- HOW TO COMPLETE THIS TASK
Make a verbatim copy of all the records. Skip every image.

- GIVEN RECORDS
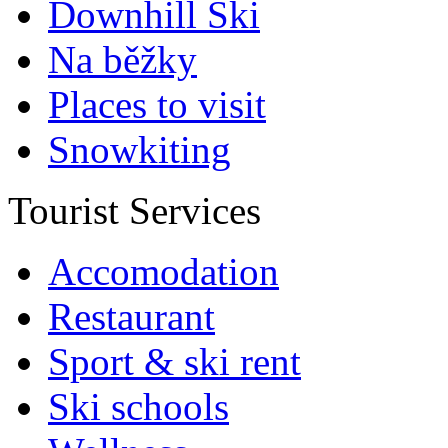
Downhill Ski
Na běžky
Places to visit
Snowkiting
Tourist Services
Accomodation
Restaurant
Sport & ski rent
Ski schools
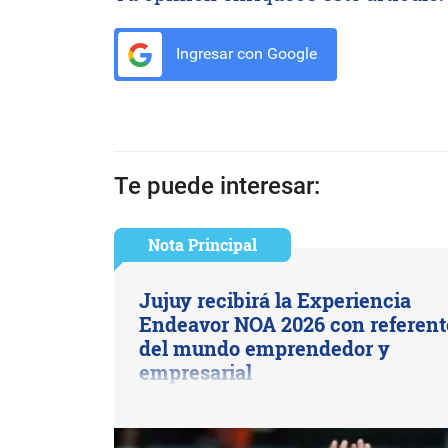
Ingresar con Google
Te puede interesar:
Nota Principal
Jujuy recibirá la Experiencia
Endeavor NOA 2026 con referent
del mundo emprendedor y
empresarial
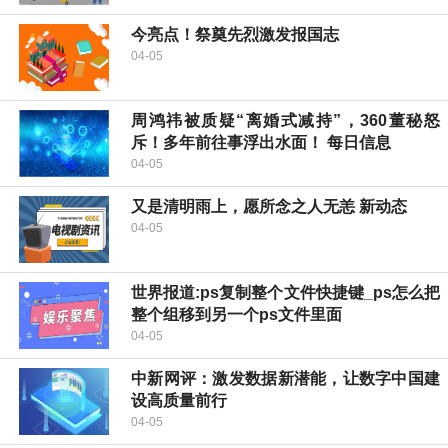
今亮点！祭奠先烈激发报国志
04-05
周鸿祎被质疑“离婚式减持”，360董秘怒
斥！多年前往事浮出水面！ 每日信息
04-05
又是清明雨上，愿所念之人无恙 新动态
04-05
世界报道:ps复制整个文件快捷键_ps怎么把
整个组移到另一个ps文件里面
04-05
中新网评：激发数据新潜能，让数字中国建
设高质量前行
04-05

- ANSWER BOX
Downhill Ski
Na běžky
Places to visit
Snowkiting
Tourist Services
Accomodation
Restaurant
Sport & ski rent
Ski schools
Ingresar con Google
Te puede interesar:
Nota Principal
Jujuy recibirá la Experiencia
Endeavor NOA 2026 con referent
del mundo emprendedor y
empresarial
今亮点！祭奠先烈激发报国志
04-05
周鸿祎被质疑“离婚式减持”，360董秘怒
斥！多年前往事浮出水面！ 每日信息
04-05
又是清明雨上，愿所念之人无恙 新动态
04-05
世界报道:ps复制整个文件快捷键_ps怎么把
整个组移到另一个ps文件里面
04-05
中新网评：激发数据新潜能，让数字中国建
设高质量前行
04-05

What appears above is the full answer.